▶ _RECORDS SHOWN_:
§

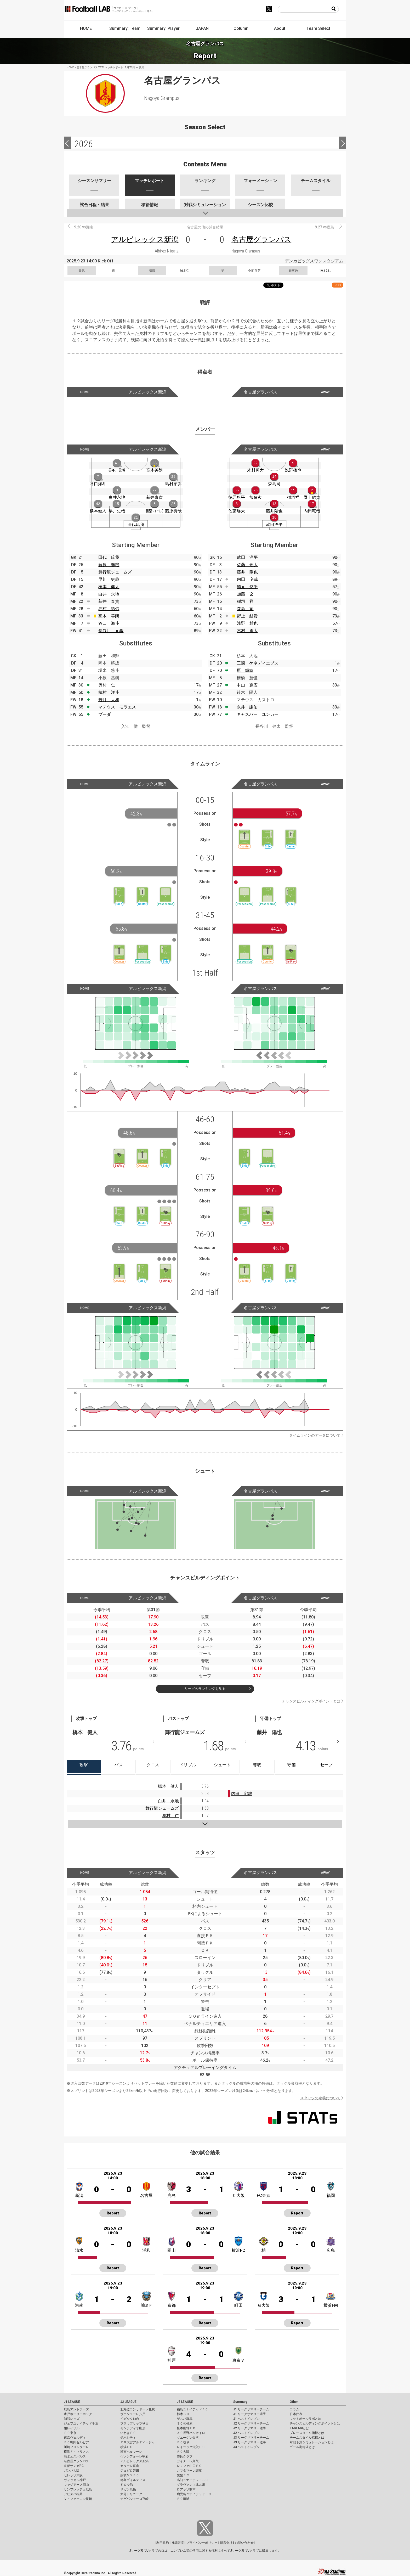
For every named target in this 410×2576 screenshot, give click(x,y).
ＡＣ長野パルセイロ (191, 2433)
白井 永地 (108, 594)
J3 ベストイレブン (246, 2447)
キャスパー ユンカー (257, 714)
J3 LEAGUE (185, 2402)
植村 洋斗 (108, 692)
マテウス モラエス (117, 707)
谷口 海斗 (108, 623)
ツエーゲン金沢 (188, 2437)
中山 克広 (247, 685)
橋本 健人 (108, 586)
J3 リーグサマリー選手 (249, 2442)
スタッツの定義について (320, 2098)
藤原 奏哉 (108, 564)
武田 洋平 (247, 557)
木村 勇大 (247, 630)
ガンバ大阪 (71, 2470)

§

▶ _WHAT YOU HAVE TO DO_: Keep every word of the records above exactly, and return them with no pictures.

▶ _WRITTEN SOLUTION_:
For every named target in this 410×2576 screenshot, give click(x,y).
ＡＣ長野パルセイロ (191, 2433)
白井 永地 (108, 594)
J3 ベストイレブン (246, 2447)
キャスパー ユンカー (257, 714)
J3 LEAGUE (185, 2402)
植村 洋斗 (108, 692)
マテウス モラエス (117, 707)
谷口 海斗 (108, 623)
ツエーゲン金沢 (188, 2437)
中山 克広 (247, 685)
橋本 健人 (108, 586)
J3 リーグサマリー選手 (249, 2442)
スタッツの定義について (320, 2098)
藤原 奏哉 (108, 564)
武田 洋平 (247, 557)
木村 勇大 (247, 630)
ガンバ大阪 (71, 2470)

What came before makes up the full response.